Runners-up for top story of the month:
Norman Hsu, until recently a large donor to Democratic Party luminaries, was arrested--again--for missing a court hearing--again--relating to charges of grand theft, to which he pleaded no contest in 1992. Hsu's sordid story is consistent with undiagnosed alcoholism, by far the best explanation for his numerous bizarre exploits.
Hsu, 56, a purported businessman whose rags-to-riches story no one seems able to explain, filed for bankruptcy twice, the first time in 1990. Just two years later, after charming friends and relatives into investing in what turned out to be a multi-million dollar Ponzi scheme, he forfeited $2 million in bail when he failed to appear for sentencing. He seems to have moved to Hong Kong for a time before returning to the United States in the late 1990s. Although he never registered to vote, he became politically active in 2003, apparently "encouraging" investors to make campaign contributions because it "was good for business."
Hsu became a campaign "bundler," in which he delivered contributions from many sources. While campaign contribution rules limit donations any one person can make to a political candidate, there is no limit to the amount of contributions an individual can round up from friends and associates. Hsu is accused of circumventing the rules by reimbursing donations made by a number of individuals, many of whom had no obvious means from which to make contributions.

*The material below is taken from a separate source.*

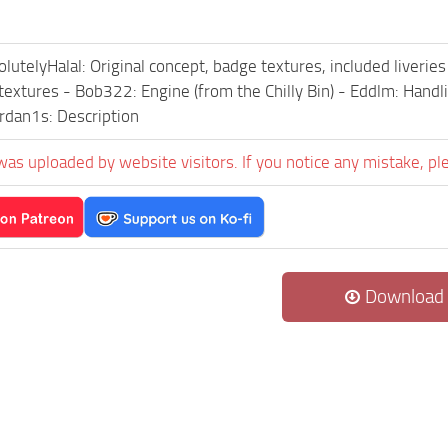
olutelyHalal: Original concept, badge textures, included liver
 textures - Bob322: Engine (from the Chilly Bin) - Eddlm: Handli
rdan1s: Description
was uploaded by website visitors. If you notice any mistake, pl
Download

The set-up for Hsu's latest investment scheme, like the first one, is reminiscent of Ponzi's style. Joe Rosenman, who was a principal backer of the 1969 Woodstock music festival, was introduced to Hsu in 2003 and quickly invested $50,000 in exchange for a postdated check for $57,000 for 4 1/2 months later. Successfully cashing these and other checks built up enough trust for Rosenman to reel in friends and family, and in 2005 he set up a company, Source Financing Investors (SFI), that lent Hsu millions. A suit filed on behalf of SFI portrayed Hsu as pretending to lend money supplied by SFI on a short term basis ("factoring") to men's apparel companies that didn’t exist. The suit alleges Hsu, rather than lending the funds to legitimate enterprises, was really using the tens of millions of dollars to fund his "pet political fundraising projects and an extravagant international lifestyle." The deal that finally appears to have gone sour, meaning Hsu couldn’t raise money from other sources to continue the scheme, was one for which SFI provided $1.27 million, purportedly "for the sole purpose of equity financing the production of various apparel items," for which Hsu promised to repay $1.56 million.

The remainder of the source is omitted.